**What is being asked**
Write out all of the records exactly once more and skip the images.
═══ Extracted entries
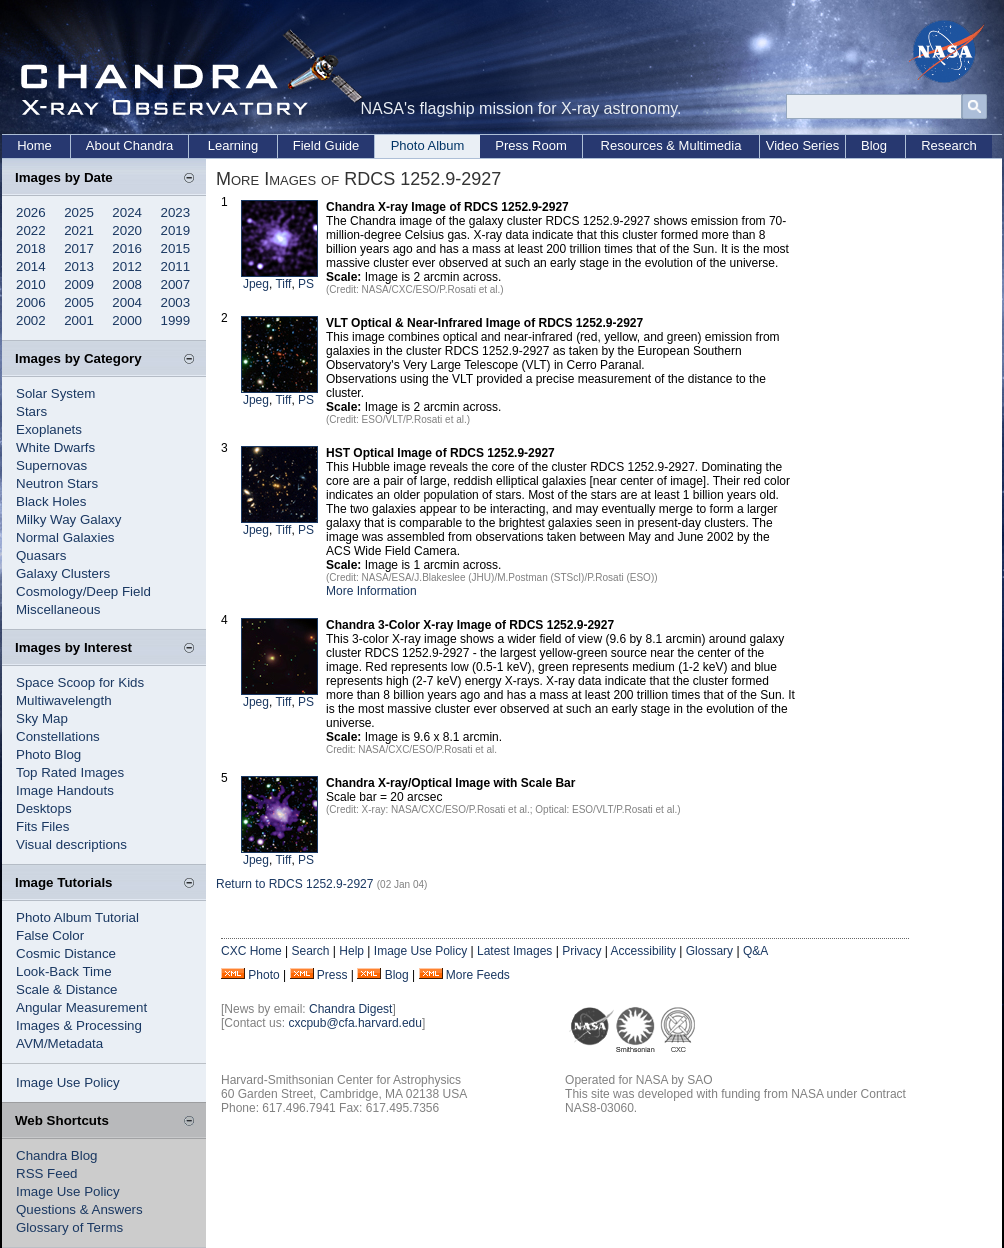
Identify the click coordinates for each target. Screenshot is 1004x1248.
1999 (176, 320)
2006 (31, 302)
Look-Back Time (64, 971)
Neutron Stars (57, 483)
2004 (127, 302)
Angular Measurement (81, 1007)
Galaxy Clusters (63, 573)
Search (310, 951)
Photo (263, 975)
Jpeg (256, 284)
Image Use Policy (68, 1082)
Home (34, 145)
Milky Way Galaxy (68, 519)
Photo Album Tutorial (77, 917)
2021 (79, 230)
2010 (31, 284)
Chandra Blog (57, 1155)
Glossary (709, 951)
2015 (176, 248)
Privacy (581, 951)
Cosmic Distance (66, 953)
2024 (127, 212)
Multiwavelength (64, 700)
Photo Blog (48, 754)
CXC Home (251, 951)
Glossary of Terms (69, 1227)
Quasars (41, 555)
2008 (127, 284)
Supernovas (51, 465)
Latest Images (514, 951)
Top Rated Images (70, 772)
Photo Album (428, 145)
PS (306, 284)
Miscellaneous (58, 609)
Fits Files (42, 826)
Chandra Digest (350, 1009)
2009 (79, 284)
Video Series (802, 145)
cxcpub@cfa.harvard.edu (355, 1023)
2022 (31, 230)
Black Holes (51, 501)
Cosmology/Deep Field (83, 591)
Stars (31, 411)
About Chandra (129, 145)
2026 (31, 212)
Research (949, 145)
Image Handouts (65, 790)
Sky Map (42, 718)
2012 (127, 266)
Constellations (58, 736)
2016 (127, 248)
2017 (79, 248)
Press (332, 975)
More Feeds (478, 975)
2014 (31, 266)
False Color (50, 935)
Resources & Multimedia (671, 145)
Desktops (44, 808)
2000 (127, 320)
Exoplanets (49, 429)
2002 (31, 320)
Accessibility (643, 951)
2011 (176, 266)
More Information (371, 591)
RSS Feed (47, 1173)
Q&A (755, 951)
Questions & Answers (79, 1209)
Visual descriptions (71, 844)
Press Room (531, 145)
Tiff (283, 284)
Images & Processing (79, 1025)
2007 (176, 284)
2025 (79, 212)
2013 (79, 266)
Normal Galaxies (65, 537)
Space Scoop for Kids (80, 682)
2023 (176, 212)
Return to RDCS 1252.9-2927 (294, 884)
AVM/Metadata (59, 1043)
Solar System (55, 393)
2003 (176, 302)
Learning (233, 145)
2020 (127, 230)
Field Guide (326, 145)
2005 (79, 302)
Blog (874, 145)
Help (351, 951)
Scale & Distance (67, 989)
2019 (176, 230)
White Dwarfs (55, 447)
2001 (79, 320)
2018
══════
**Written solution**
Identify the click coordinates for each target. Screenshot is 1004x1248.
1999 (176, 320)
2006 (31, 302)
Look-Back Time (64, 971)
Neutron Stars (57, 483)
2004 (127, 302)
Angular Measurement (81, 1007)
Galaxy Clusters (63, 573)
Search (310, 951)
Photo (263, 975)
Jpeg (256, 284)
Image Use Policy (68, 1082)
Home (34, 145)
Milky Way Galaxy (68, 519)
Photo Album Tutorial (77, 917)
2021 (79, 230)
2010 (31, 284)
Chandra Blog (57, 1155)
Glossary (709, 951)
2015 (176, 248)
Privacy (581, 951)
Cosmic Distance (66, 953)
2024 (127, 212)
Multiwavelength (64, 700)
Photo Blog (48, 754)
CXC Home (251, 951)
Glossary of Terms (69, 1227)
Quasars (41, 555)
2008 (127, 284)
Supernovas (51, 465)
Latest Images (514, 951)
Top Rated Images (70, 772)
Photo Album (428, 145)
PS (306, 284)
Miscellaneous (58, 609)
Fits Files (42, 826)
Chandra Digest (350, 1009)
2009 (79, 284)
Video Series (802, 145)
cxcpub@cfa.harvard.edu (355, 1023)
2022 (31, 230)
Black Holes (51, 501)
Cosmology/Deep Field (83, 591)
Stars (31, 411)
About Chandra (129, 145)
2026 (31, 212)
Research (949, 145)
Image Handouts (65, 790)
Sky Map (42, 718)
2012 (127, 266)
Constellations (58, 736)
2016 (127, 248)
2017 (79, 248)
Press (332, 975)
More Feeds (478, 975)
2014 (31, 266)
False Color (50, 935)
Resources & Multimedia (671, 145)
Desktops (44, 808)
2000 (127, 320)
Exoplanets (49, 429)
2002 (31, 320)
Accessibility (643, 951)
2011 (176, 266)
More Information (371, 591)
RSS Feed (47, 1173)
Q&A (755, 951)
Questions & Answers (79, 1209)
Visual descriptions (71, 844)
Press Room (531, 145)
Tiff (283, 284)
Images & Processing (79, 1025)
2007 (176, 284)
2025 (79, 212)
2013 (79, 266)
Normal Galaxies (65, 537)
Space Scoop for Kids (80, 682)
2023 (176, 212)
Return to RDCS 1252.9-2927 (294, 884)
AVM/Metadata (59, 1043)
Solar System (55, 393)
2003 (176, 302)
Learning (233, 145)
2020 (127, 230)
Field Guide (326, 145)
2005 (79, 302)
Blog (874, 145)
Help (351, 951)
Scale & Distance (67, 989)
2019 (176, 230)
White Dwarfs (55, 447)
2001 (79, 320)
2018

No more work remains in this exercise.